Comrade Sock Puppet of the Great Satan
Those welfare queen roombas!
Comrade Sock Puppet of the Great Satan
But gold *doesn’t create any value*. Rhodium, palladium*, rhenium, platinum, other precious metal: yep – they’re used as catalysts, and thus create value. Even silver. But chemically, gold just fricking sits there. The use of gold as nanoparticles isn’t going to outweigh its use as bullion. I’d invest in a gold mining company before putting money in straight gold. Gold’s a commodity with a low holding cost, but in the end it’s less socially useful than investing in pork bellies or orange juice futures. And gold is definitely frickin’ oversold now. And God help gold prices if the Indian financial sector evolves to the state where the Indian middle class, who suck up a lot of the world’s gold, can usefully invest in something else than jewelry.
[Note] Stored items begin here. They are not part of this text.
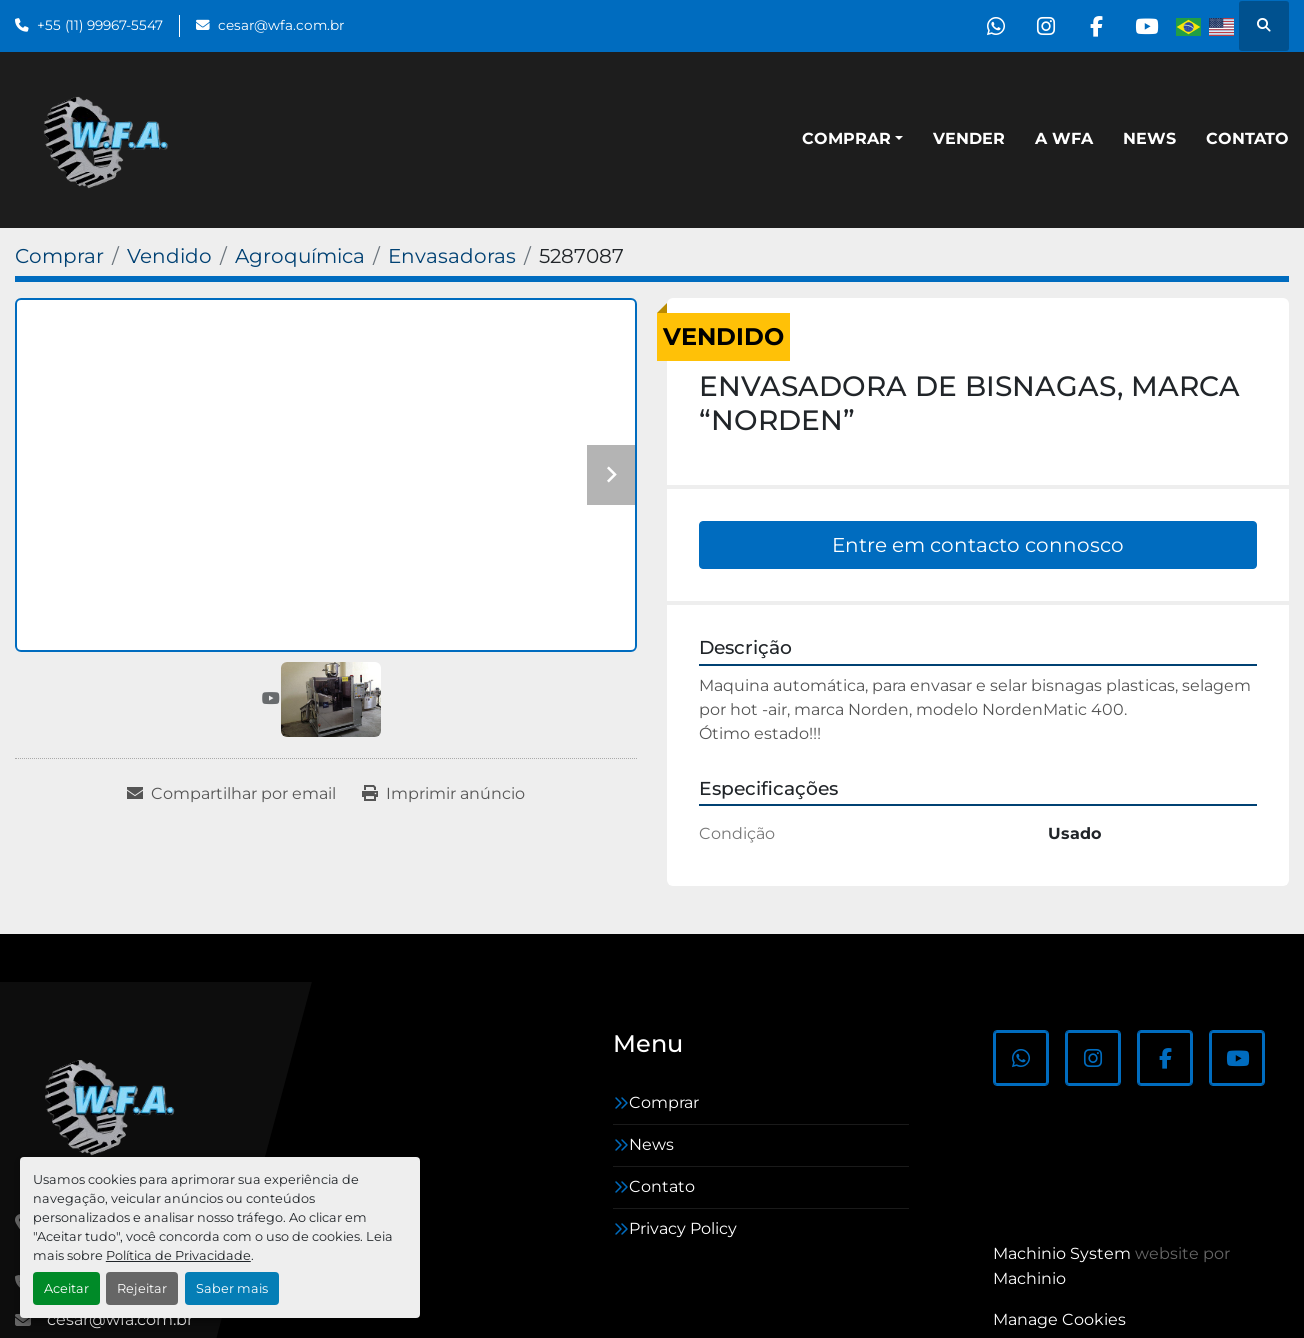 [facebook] (1095, 26)
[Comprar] (59, 256)
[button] (852, 139)
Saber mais (232, 1288)
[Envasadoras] (452, 256)
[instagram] (1044, 26)
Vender (969, 138)
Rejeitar (142, 1288)
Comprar (846, 138)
(Dork note: My wedding ring is made out of palladium, ‘cos it was made during WW2 when private ownership of palladium was restricted by the Dictatorial Socialist FDR for inefficient big government project like winning the war against facism.)
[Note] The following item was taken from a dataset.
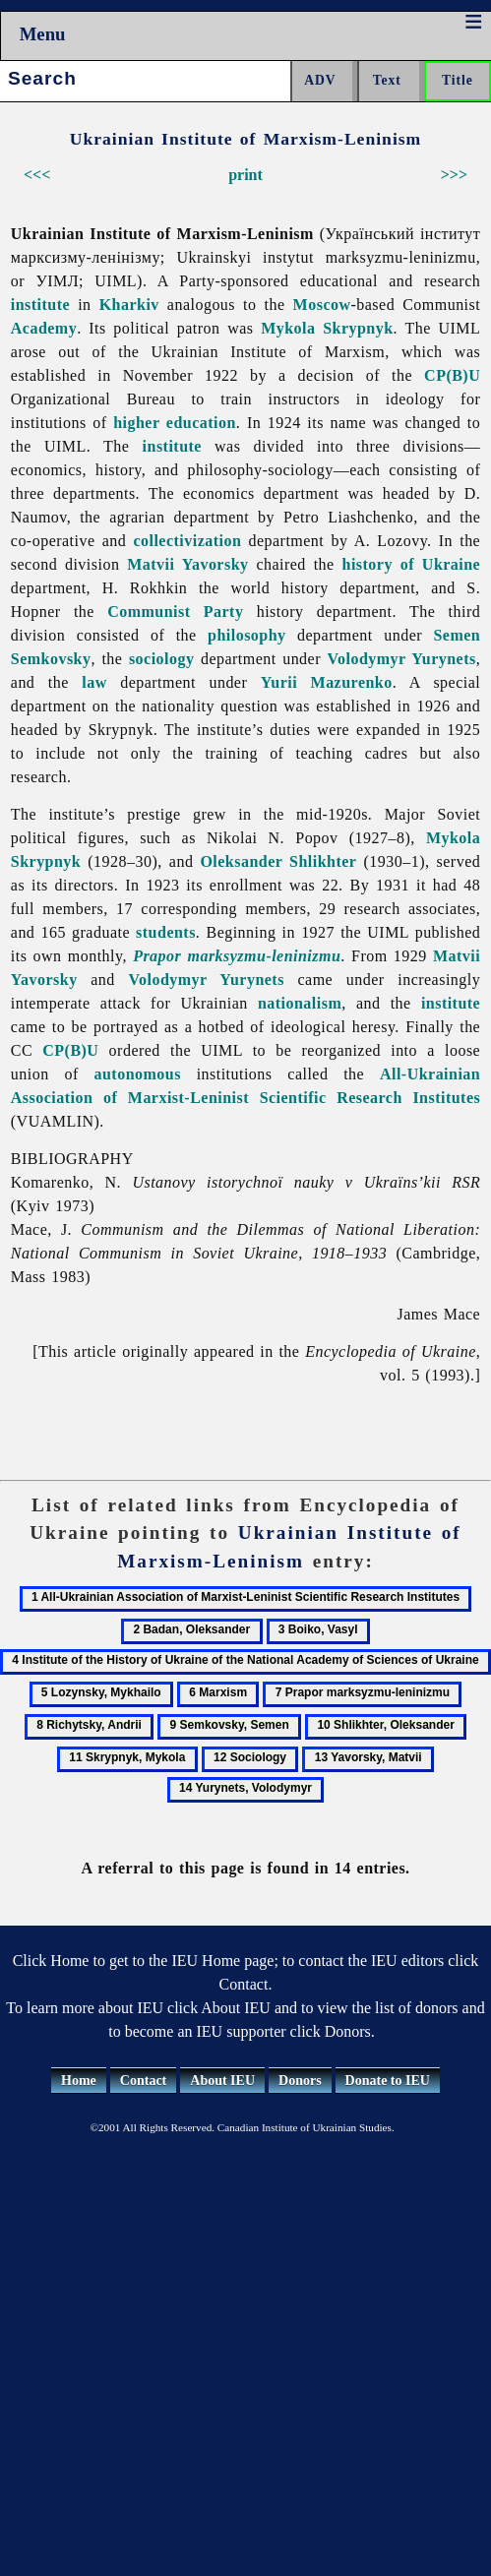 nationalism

Comrade Sock Puppet of the Great Satan
Any bets in five years time Fox will be running stories on impoverished seniors ripped off of their savings by investing in gold scams and WhyDidntObamaDoSomething?
Josh G.
Back in late 2006, the bullion value of ordinary nickels soared to nearly 7 cents. (It’s back down now – just below 5 cents, but the Mint is still producing them at a loss due to minting and transportation costs.)
http://www.usatoday.com/money/2006-12-14-melting-ban-usat_x.htm
So if you’re worried about inflation, ordering bags of nickels from your local bank sounds like a better idea than investing in gold. At least with the nickels you are protected against nominal-dollar losses.
BTW, a nickel actually consists of 75% copper. We stopped using copper in cents in 1982 because it was too expensive. A modern-day cent is made of copper-plated zinc, and still costs more than a penny to produce and ship.
Tonal Crow
@Roger Moore: Any item’s market value depends, in significant part, on the market participants’ emotions. It’s true that the trade in some items (e.g., corn) usually is more strongly tied to some kind of relatively inelastic fundamentals (e.g., the need to eat) than the trade in other items (e.g., gold). That doesn’t make the latter a bad investment. But I agree that ordinary people should steer clear of gold. Indeed, ordinary people probably should steer clear of anything but paying down their debts and cutting up their credit cards.
grumpy realist
Have to admit my wildcat stock purchases have been in palladium…turns out palladium is useful in lower-temp fuel cells for scarfing up CO, which otherwise degrades the performance of the fuel cell over time.
Gold? Meh. Would love to see someone come up with an economically efficient way of processing gold out of seawater and drop the cost to industrial material level. Would be even happier if someone could do similarly for carbon and start producing bulk diamond per cubic meter.
Dr. Psycho
@grumpy realist: No, not by the cubic meter, but by the millimeter-wide kilometer length. Got to build that skyhook out of something.